◆ **Task instructions**: Set the listing down once more, exactly as given.
------------------------------------------------
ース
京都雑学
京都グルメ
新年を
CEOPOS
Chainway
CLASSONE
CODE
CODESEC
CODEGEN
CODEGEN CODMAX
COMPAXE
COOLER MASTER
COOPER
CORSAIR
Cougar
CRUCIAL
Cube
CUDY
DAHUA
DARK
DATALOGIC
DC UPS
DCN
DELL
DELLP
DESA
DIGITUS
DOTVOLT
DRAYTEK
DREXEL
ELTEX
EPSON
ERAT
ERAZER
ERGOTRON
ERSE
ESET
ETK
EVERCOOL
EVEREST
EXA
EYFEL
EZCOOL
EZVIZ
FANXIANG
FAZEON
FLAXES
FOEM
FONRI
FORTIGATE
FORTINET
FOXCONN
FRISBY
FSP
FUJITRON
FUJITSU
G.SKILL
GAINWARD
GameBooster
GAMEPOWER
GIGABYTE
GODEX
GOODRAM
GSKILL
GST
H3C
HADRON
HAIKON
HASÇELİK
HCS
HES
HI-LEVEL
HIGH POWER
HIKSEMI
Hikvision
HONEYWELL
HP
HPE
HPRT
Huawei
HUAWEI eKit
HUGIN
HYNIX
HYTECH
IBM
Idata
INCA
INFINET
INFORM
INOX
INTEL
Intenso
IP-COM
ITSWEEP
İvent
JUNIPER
------------------------------------------------
◆ **Answer space**:
ース
京都雑学
京都グルメ
新年を
CEOPOS
Chainway
CLASSONE
CODE
CODESEC
CODEGEN
CODEGEN CODMAX
COMPAXE
COOLER MASTER
COOPER
CORSAIR
Cougar
CRUCIAL
Cube
CUDY
DAHUA
DARK
DATALOGIC
DC UPS
DCN
DELL
DELLP
DESA
DIGITUS
DOTVOLT
DRAYTEK
DREXEL
ELTEX
EPSON
ERAT
ERAZER
ERGOTRON
ERSE
ESET
ETK
EVERCOOL
EVEREST
EXA
EYFEL
EZCOOL
EZVIZ
FANXIANG
FAZEON
FLAXES
FOEM
FONRI
FORTIGATE
FORTINET
FOXCONN
FRISBY
FSP
FUJITRON
FUJITSU
G.SKILL
GAINWARD
GameBooster
GAMEPOWER
GIGABYTE
GODEX
GOODRAM
GSKILL
GST
H3C
HADRON
HAIKON
HASÇELİK
HCS
HES
HI-LEVEL
HIGH POWER
HIKSEMI
Hikvision
HONEYWELL
HP
HPE
HPRT
Huawei
HUAWEI eKit
HUGIN
HYNIX
HYTECH
IBM
Idata
INCA
INFINET
INFORM
INOX
INTEL
Intenso
IP-COM
ITSWEEP
İvent
JUNIPER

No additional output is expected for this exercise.